__WORK TO COMPLETE__. What is needed here is an exact repetition of the records below, beginning at the line that has "cardiovascular system of" and stopping after the line that has "The united kingdomt".

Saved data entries
++++
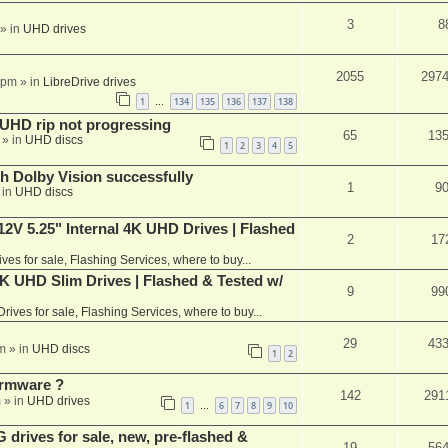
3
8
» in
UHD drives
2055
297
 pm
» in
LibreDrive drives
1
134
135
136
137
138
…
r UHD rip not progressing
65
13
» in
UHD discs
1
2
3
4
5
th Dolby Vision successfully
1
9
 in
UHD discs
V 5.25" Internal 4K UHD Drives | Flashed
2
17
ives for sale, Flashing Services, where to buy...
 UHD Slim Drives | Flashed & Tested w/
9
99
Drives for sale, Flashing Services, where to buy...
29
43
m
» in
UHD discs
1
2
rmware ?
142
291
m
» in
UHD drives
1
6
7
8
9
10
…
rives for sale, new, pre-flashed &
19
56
++++
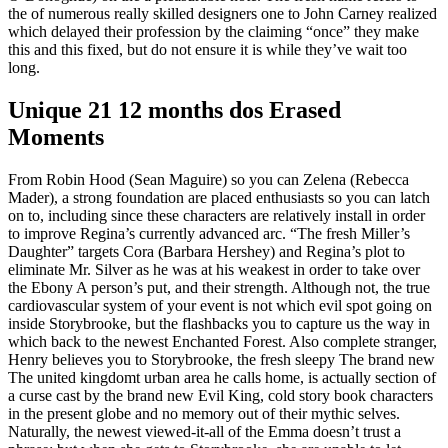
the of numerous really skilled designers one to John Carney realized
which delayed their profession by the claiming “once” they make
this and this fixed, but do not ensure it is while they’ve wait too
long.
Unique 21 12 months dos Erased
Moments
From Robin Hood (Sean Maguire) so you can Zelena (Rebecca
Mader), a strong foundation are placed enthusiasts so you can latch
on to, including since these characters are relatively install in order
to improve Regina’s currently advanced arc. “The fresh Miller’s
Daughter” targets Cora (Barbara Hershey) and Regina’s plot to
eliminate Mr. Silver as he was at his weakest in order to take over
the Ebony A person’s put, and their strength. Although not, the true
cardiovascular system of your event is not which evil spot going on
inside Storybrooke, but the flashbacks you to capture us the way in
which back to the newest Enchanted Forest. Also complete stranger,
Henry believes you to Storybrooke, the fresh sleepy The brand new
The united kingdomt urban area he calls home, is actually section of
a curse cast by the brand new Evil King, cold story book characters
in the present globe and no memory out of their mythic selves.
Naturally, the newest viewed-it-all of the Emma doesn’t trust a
++++
__REPLY TO THE EXERCISE__.
cardiovascular system of your event is not which evil spot going on
inside Storybrooke, but the flashbacks you to capture us the way in
which back to the newest Enchanted Forest. Also complete stranger,
Henry believes you to Storybrooke, the fresh sleepy The brand new
The united kingdomt urban area he calls home, is actually section of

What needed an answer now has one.